Saved data entries:
Start of Block

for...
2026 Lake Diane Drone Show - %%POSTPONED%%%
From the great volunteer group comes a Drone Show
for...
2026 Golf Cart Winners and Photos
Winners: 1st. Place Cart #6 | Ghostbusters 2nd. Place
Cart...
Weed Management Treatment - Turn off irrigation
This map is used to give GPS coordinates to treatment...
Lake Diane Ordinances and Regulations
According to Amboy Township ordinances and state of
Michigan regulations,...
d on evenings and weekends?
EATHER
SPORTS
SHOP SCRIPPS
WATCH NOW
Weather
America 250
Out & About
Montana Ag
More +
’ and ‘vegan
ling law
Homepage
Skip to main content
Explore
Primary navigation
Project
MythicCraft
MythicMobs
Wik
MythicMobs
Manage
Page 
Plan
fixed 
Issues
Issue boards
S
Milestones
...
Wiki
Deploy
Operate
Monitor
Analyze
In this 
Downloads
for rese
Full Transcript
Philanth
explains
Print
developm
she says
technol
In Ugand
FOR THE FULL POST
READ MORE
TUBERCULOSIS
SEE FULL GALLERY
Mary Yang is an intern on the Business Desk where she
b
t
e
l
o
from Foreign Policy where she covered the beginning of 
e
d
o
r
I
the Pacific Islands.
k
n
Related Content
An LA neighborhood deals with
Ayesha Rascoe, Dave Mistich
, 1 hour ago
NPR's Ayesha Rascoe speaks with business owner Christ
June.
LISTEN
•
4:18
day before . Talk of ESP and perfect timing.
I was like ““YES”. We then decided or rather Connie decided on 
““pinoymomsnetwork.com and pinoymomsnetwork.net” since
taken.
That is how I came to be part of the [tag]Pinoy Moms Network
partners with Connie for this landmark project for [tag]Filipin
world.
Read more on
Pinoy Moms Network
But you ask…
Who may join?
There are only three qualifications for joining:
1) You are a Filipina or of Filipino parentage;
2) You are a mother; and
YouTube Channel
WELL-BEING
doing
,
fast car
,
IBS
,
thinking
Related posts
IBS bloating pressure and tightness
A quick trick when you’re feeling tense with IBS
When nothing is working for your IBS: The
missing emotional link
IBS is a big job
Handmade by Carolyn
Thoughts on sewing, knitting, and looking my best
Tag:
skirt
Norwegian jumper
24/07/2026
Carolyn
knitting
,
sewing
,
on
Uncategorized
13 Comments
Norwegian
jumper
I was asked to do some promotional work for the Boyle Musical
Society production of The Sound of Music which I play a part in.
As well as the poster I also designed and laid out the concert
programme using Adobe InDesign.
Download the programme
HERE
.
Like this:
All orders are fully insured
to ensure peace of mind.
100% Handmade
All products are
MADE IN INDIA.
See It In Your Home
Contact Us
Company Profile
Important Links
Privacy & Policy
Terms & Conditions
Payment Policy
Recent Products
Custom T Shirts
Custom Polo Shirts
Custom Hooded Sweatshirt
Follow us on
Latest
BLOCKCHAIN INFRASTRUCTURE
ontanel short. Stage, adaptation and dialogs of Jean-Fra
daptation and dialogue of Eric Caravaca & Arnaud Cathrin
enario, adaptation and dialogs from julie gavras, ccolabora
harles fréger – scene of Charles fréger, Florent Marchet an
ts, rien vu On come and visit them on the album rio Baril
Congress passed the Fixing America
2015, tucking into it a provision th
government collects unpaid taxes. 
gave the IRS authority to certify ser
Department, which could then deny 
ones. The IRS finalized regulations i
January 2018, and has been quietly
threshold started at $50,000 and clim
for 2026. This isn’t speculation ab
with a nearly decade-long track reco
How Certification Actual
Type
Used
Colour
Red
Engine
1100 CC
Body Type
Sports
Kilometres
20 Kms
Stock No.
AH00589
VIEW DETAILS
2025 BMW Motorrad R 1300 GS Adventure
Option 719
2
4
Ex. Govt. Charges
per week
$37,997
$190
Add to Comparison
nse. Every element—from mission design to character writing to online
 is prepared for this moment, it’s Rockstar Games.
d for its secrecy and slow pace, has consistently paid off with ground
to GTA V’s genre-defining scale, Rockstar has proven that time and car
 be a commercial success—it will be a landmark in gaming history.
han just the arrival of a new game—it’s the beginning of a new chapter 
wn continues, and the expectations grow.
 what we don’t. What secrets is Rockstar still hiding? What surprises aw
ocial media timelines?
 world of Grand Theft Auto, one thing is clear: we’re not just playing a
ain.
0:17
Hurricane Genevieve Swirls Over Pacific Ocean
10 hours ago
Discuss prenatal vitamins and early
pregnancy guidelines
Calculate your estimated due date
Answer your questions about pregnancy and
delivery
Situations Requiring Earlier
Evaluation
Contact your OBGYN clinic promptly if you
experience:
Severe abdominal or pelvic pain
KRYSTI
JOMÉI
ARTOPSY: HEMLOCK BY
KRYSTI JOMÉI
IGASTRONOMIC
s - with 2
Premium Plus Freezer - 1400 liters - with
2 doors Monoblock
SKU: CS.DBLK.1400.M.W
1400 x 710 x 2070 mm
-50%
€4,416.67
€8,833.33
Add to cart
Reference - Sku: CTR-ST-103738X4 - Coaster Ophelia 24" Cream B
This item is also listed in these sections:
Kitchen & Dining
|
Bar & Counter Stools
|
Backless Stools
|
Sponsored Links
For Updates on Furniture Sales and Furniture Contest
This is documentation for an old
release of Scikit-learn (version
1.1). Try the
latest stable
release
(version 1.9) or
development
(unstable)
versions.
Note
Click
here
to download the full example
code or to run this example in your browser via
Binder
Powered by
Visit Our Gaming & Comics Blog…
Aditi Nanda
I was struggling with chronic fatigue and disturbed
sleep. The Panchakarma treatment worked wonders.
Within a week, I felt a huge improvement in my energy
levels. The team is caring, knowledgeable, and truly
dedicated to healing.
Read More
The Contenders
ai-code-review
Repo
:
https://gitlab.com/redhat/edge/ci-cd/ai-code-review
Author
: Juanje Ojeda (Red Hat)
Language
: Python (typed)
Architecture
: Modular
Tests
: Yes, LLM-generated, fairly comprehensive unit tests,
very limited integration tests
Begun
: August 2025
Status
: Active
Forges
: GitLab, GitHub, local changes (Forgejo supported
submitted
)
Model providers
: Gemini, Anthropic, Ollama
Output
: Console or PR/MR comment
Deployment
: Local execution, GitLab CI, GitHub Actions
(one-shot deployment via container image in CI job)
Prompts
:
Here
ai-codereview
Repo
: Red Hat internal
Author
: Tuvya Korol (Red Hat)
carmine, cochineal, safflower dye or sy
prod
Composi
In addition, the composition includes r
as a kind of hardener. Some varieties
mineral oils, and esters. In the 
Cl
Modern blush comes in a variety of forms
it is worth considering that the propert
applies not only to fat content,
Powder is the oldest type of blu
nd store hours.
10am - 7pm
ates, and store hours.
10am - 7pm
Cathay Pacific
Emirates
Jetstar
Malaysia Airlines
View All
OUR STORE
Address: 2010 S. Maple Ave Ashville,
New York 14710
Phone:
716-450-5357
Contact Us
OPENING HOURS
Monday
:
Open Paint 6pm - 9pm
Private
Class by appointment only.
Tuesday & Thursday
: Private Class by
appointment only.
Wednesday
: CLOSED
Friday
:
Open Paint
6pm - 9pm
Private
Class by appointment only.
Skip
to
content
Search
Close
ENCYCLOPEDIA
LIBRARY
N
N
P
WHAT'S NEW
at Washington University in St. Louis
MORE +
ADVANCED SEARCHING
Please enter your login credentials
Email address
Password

End of Block

Word for word, restate the entries that appear above.

for...
2026 Lake Diane Drone Show - %%POSTPONED%%%
From the great volunteer group comes a Drone Show
for...
2026 Golf Cart Winners and Photos
Winners: 1st. Place Cart #6 | Ghostbusters 2nd. Place
Cart...
Weed Management Treatment - Turn off irrigation
This map is used to give GPS coordinates to treatment...
Lake Diane Ordinances and Regulations
According to Amboy Township ordinances and state of
Michigan regulations,...
d on evenings and weekends?
EATHER
SPORTS
SHOP SCRIPPS
WATCH NOW
Weather
America 250
Out & About
Montana Ag
More +
’ and ‘vegan
ling law
Homepage
Skip to main content
Explore
Primary navigation
Project
MythicCraft
MythicMobs
Wik
MythicMobs
Manage
Page 
Plan
fixed 
Issues
Issue boards
S
Milestones
...
Wiki
Deploy
Operate
Monitor
Analyze
In this 
Downloads
for rese
Full Transcript
Philanth
explains
Print
developm
she says
technol
In Ugand
FOR THE FULL POST
READ MORE
TUBERCULOSIS
SEE FULL GALLERY
Mary Yang is an intern on the Business Desk where she
b
t
e
l
o
from Foreign Policy where she covered the beginning of 
e
d
o
r
I
the Pacific Islands.
k
n
Related Content
An LA neighborhood deals with
Ayesha Rascoe, Dave Mistich
, 1 hour ago
NPR's Ayesha Rascoe speaks with business owner Christ
June.
LISTEN
•
4:18
day before . Talk of ESP and perfect timing.
I was like ““YES”. We then decided or rather Connie decided on 
““pinoymomsnetwork.com and pinoymomsnetwork.net” since
taken.
That is how I came to be part of the [tag]Pinoy Moms Network
partners with Connie for this landmark project for [tag]Filipin
world.
Read more on
Pinoy Moms Network
But you ask…
Who may join?
There are only three qualifications for joining:
1) You are a Filipina or of Filipino parentage;
2) You are a mother; and
YouTube Channel
WELL-BEING
doing
,
fast car
,
IBS
,
thinking
Related posts
IBS bloating pressure and tightness
A quick trick when you’re feeling tense with IBS
When nothing is working for your IBS: The
missing emotional link
IBS is a big job
Handmade by Carolyn
Thoughts on sewing, knitting, and looking my best
Tag:
skirt
Norwegian jumper
24/07/2026
Carolyn
knitting
,
sewing
,
on
Uncategorized
13 Comments
Norwegian
jumper
I was asked to do some promotional work for the Boyle Musical
Society production of The Sound of Music which I play a part in.
As well as the poster I also designed and laid out the concert
programme using Adobe InDesign.
Download the programme
HERE
.
Like this:
All orders are fully insured
to ensure peace of mind.
100% Handmade
All products are
MADE IN INDIA.
See It In Your Home
Contact Us
Company Profile
Important Links
Privacy & Policy
Terms & Conditions
Payment Policy
Recent Products
Custom T Shirts
Custom Polo Shirts
Custom Hooded Sweatshirt
Follow us on
Latest
BLOCKCHAIN INFRASTRUCTURE
ontanel short. Stage, adaptation and dialogs of Jean-Fra
daptation and dialogue of Eric Caravaca & Arnaud Cathrin
enario, adaptation and dialogs from julie gavras, ccolabora
harles fréger – scene of Charles fréger, Florent Marchet an
ts, rien vu On come and visit them on the album rio Baril
Congress passed the Fixing America
2015, tucking into it a provision th
government collects unpaid taxes. 
gave the IRS authority to certify ser
Department, which could then deny 
ones. The IRS finalized regulations i
January 2018, and has been quietly
threshold started at $50,000 and clim
for 2026. This isn’t speculation ab
with a nearly decade-long track reco
How Certification Actual
Type
Used
Colour
Red
Engine
1100 CC
Body Type
Sports
Kilometres
20 Kms
Stock No.
AH00589
VIEW DETAILS
2025 BMW Motorrad R 1300 GS Adventure
Option 719
2
4
Ex. Govt. Charges
per week
$37,997
$190
Add to Comparison
nse. Every element—from mission design to character writing to online
 is prepared for this moment, it’s Rockstar Games.
d for its secrecy and slow pace, has consistently paid off with ground
to GTA V’s genre-defining scale, Rockstar has proven that time and car
 be a commercial success—it will be a landmark in gaming history.
han just the arrival of a new game—it’s the beginning of a new chapter 
wn continues, and the expectations grow.
 what we don’t. What secrets is Rockstar still hiding? What surprises aw
ocial media timelines?
 world of Grand Theft Auto, one thing is clear: we’re not just playing a
ain.
0:17
Hurricane Genevieve Swirls Over Pacific Ocean
10 hours ago
Discuss prenatal vitamins and early
pregnancy guidelines
Calculate your estimated due date
Answer your questions about pregnancy and
delivery
Situations Requiring Earlier
Evaluation
Contact your OBGYN clinic promptly if you
experience:
Severe abdominal or pelvic pain
KRYSTI
JOMÉI
ARTOPSY: HEMLOCK BY
KRYSTI JOMÉI
IGASTRONOMIC
s - with 2
Premium Plus Freezer - 1400 liters - with
2 doors Monoblock
SKU: CS.DBLK.1400.M.W
1400 x 710 x 2070 mm
-50%
€4,416.67
€8,833.33
Add to cart
Reference - Sku: CTR-ST-103738X4 - Coaster Ophelia 24" Cream B
This item is also listed in these sections:
Kitchen & Dining
|
Bar & Counter Stools
|
Backless Stools
|
Sponsored Links
For Updates on Furniture Sales and Furniture Contest
This is documentation for an old
release of Scikit-learn (version
1.1). Try the
latest stable
release
(version 1.9) or
development
(unstable)
versions.
Note
Click
here
to download the full example
code or to run this example in your browser via
Binder
Powered by
Visit Our Gaming & Comics Blog…
Aditi Nanda
I was struggling with chronic fatigue and disturbed
sleep. The Panchakarma treatment worked wonders.
Within a week, I felt a huge improvement in my energy
levels. The team is caring, knowledgeable, and truly
dedicated to healing.
Read More
The Contenders
ai-code-review
Repo
:
https://gitlab.com/redhat/edge/ci-cd/ai-code-review
Author
: Juanje Ojeda (Red Hat)
Language
: Python (typed)
Architecture
: Modular
Tests
: Yes, LLM-generated, fairly comprehensive unit tests,
very limited integration tests
Begun
: August 2025
Status
: Active
Forges
: GitLab, GitHub, local changes (Forgejo supported
submitted
)
Model providers
: Gemini, Anthropic, Ollama
Output
: Console or PR/MR comment
Deployment
: Local execution, GitLab CI, GitHub Actions
(one-shot deployment via container image in CI job)
Prompts
:
Here
ai-codereview
Repo
: Red Hat internal
Author
: Tuvya Korol (Red Hat)
carmine, cochineal, safflower dye or sy
prod
Composi
In addition, the composition includes r
as a kind of hardener. Some varieties
mineral oils, and esters. In the 
Cl
Modern blush comes in a variety of forms
it is worth considering that the propert
applies not only to fat content,
Powder is the oldest type of blu
nd store hours.
10am - 7pm
ates, and store hours.
10am - 7pm
Cathay Pacific
Emirates
Jetstar
Malaysia Airlines
View All
OUR STORE
Address: 2010 S. Maple Ave Ashville,
New York 14710
Phone:
716-450-5357
Contact Us
OPENING HOURS
Monday
:
Open Paint 6pm - 9pm
Private
Class by appointment only.
Tuesday & Thursday
: Private Class by
appointment only.
Wednesday
: CLOSED
Friday
:
Open Paint
6pm - 9pm
Private
Class by appointment only.
Skip
to
content
Search
Close
ENCYCLOPEDIA
LIBRARY
N
N
P
WHAT'S NEW
at Washington University in St. Louis
MORE +
ADVANCED SEARCHING
Please enter your login credentials
Email address
Password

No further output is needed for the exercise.